Start of Input data

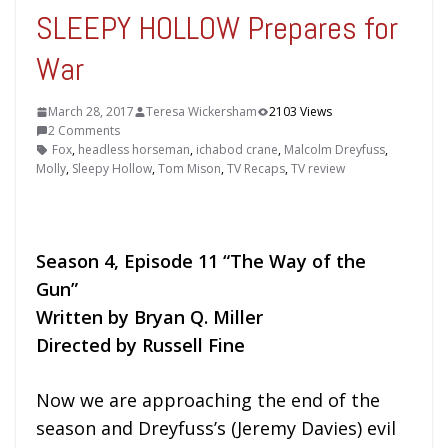
SLEEPY HOLLOW Prepares for
War
March 28, 2017
Teresa Wickersham
2103 Views
2 Comments
Fox
,
headless horseman
,
ichabod crane
,
Malcolm Dreyfuss
,
Molly
,
Sleepy Hollow
,
Tom Mison
,
TV Recaps
,
TV review
Season 4, Episode 11 “The Way of the
Gun”
Written by Bryan Q. Miller
Directed by Russell Fine
Now we are approaching the end of the
season and Dreyfuss’s (Jeremy Davies) evil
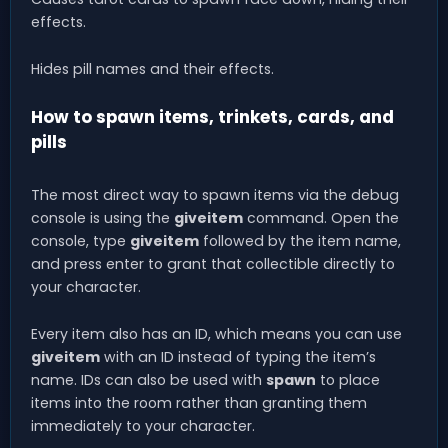
effects.
Hides pill names and their effects.
How to spawn items, trinkets, cards, and
pills
The most direct way to spawn items via the debug
console is using the
giveitem
command. Open the
console, type
giveitem
followed by the item name,
and press enter to grant that collectible directly to
your character.
Every item also has an ID, which means you can use
giveitem
with an ID instead of typing the item’s
name. IDs can also be used with
spawn
to place
items into the room rather than granting them
immediately to your character.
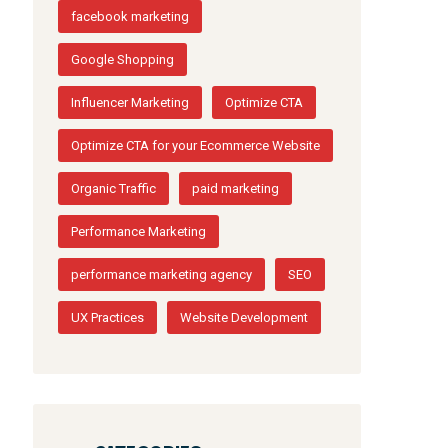
facebook marketing
Google Shopping
Influencer Marketing
Optimize CTA
Optimize CTA for your Ecommerce Website
Organic Traffic
paid marketing
Performance Marketing
performance marketing agency
SEO
UX Practices
Website Development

End of Input data

* Task requirements
What is needed is a verbatim transcription of the records, minus the pictures.

* Solution for this exercise
SLEEPY HOLLOW Prepares for
War
March 28, 2017
Teresa Wickersham
2103 Views
2 Comments
Fox
,
headless horseman
,
ichabod crane
,
Malcolm Dreyfuss
,
Molly
,
Sleepy Hollow
,
Tom Mison
,
TV Recaps
,
TV review
Season 4, Episode 11 “The Way of the
Gun”
Written by Bryan Q. Miller
Directed by Russell Fine
Now we are approaching the end of the
season and Dreyfuss’s (Jeremy Davies) evil
effects.
Hides pill names and their effects.
How to spawn items, trinkets, cards, and
pills
The most direct way to spawn items via the debug
console is using the
giveitem
command. Open the
console, type
giveitem
followed by the item name,
and press enter to grant that collectible directly to
your character.
Every item also has an ID, which means you can use
giveitem
with an ID instead of typing the item’s
name. IDs can also be used with
spawn
to place
items into the room rather than granting them
immediately to your character.
facebook marketing
Google Shopping
Influencer Marketing
Optimize CTA
Optimize CTA for your Ecommerce Website
Organic Traffic
paid marketing
Performance Marketing
performance marketing agency
SEO
UX Practices
Website Development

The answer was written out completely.